Heh, fair enough on the thread-starting. 
 

I’m wondering what your practice area(s) is (are) and what areas you would consider best suited (least well suited) for solo practitioners.
 

The reason for the question is that I usually think that solo work or work with a small boutique will turn out best for me, but my main interests are all public interest generally speaking—mainly activity  connected to poverty and NGO work, but possibly union side labour, or immigration with a focus on refugees.  You know: the really lucrative stuff.  

Since I’m really just entering 0L, I’ll start to firm up the practice goals if and when I’m actually attending law school, but do these sound like the sorts of practIce areas that could (or could not) sustain a solo practice?

Thanks! 

Well, both union-side labour and immigration can be very lucrative practice areas (the former, especially, as there's always plenty of money/corruption to go around). But I don't have any direct experience with either of those - I will say that there certainly are solo lawyers practicing immigration, although I understand it can be somewhat staff-heavy. I expect labour law would be harder since these institutional clients have existing relationships with larger (although not necessary Big) law firms.

I'm basically a solicitor who doesn't do any corporate/commercial work (so, Wills, Estates, and Real Estate).
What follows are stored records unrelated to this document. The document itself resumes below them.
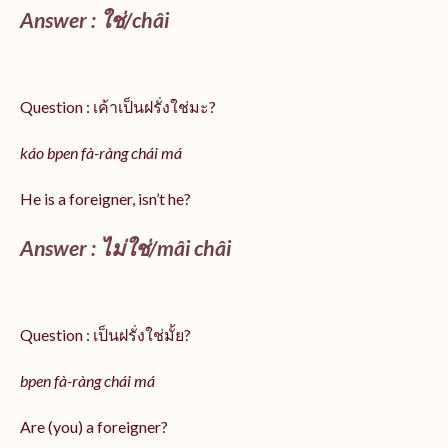
Answer :
ใช่/
châi
Question : เค้าเป็นฝรั่งใช่มะ?
káo bpen fà-ràng chái má
He is a foreigner, isn’t he?
Answer : ไม่ใช่/mâi châi
Question : เป็นฝรั่งใช่มั้ย?
bpen fà-ràng chái má
Are (you) a foreigner?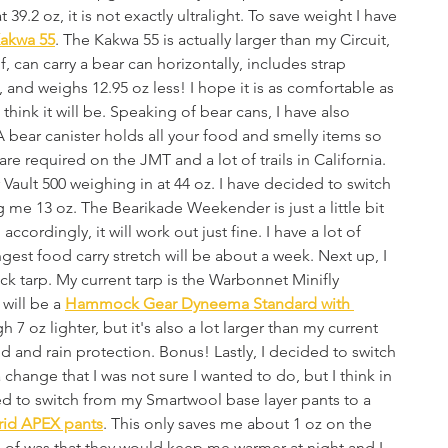
39.2 oz, it is not exactly ultralight. To save weight I have 
akwa 55
. The Kakwa 55 is actually larger than my Circuit, 
f, can carry a bear can horizontally, includes strap 
, and weighs 12.95 oz less! I hope it is as comfortable as 
I think it will be. Speaking of bear cans, I have also 
bear canister holds all your food and smelly items so 
re required on the JMT and a lot of trails in California. 
 Vault 500 weighing in at 44 oz. I have decided to switch 
g me 13 oz. The Bearikade Weekender is just a little bit 
 accordingly, it will work out just fine. I have a lot of 
est food carry stretch will be about a week. Next up, I 
tarp. My current tarp is the Warbonnet Minifly 
will be a 
Hammock Gear Dyneema Standard with 
h 7 oz lighter, but it's also a lot larger than my current 
nd and rain protection. Bonus! Lastly, I decided to switch 
hange that I was not sure I wanted to do, but I think in 
ided to switch from my Smartwool base layer pants to a 
rid APEX pants
. This only saves me about 1 oz on the 
ng of was that they would keep me warmer at night and I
I have a very small litigation practice that I wish I didn't have.

I recently answered the question about which practice areas are best for solos in the other forum, so I'll just paste my answer here:

Quote

Any retail law is good for a sole practitioner because you're not relying on larger firms for institutional clients. Examples of retail law, at least as I mean it, would be: Wills, Estates, real estate, corporate/commercial (although this is a bit of a crossover because just as much corporate/commercial work is institutional as it is retail), family, criminal, and immigration. Other areas less classically suited to sole practice, but still doable, would be plaintiff-side employment, and personal injury (the latter of which is retail in the sense of how you get and end files, but is relatively heavy on the front-end and so not as scalable as some of the foregoing practice areas). Areas that would not be generally conducive to sole practice (but not necessarily impossible - there are solos in every field) would be municipal, labour, management-side employment, and some other, frankly, awful types of law. General civil litigation, like corporate/commercial, runs the gamut and is carried on in firms of all sizes. I would personally never want to be a sole civil litigator, but it's one of the most scalable practices and one of the most straightforward to run completely virtually and without staff at the outset.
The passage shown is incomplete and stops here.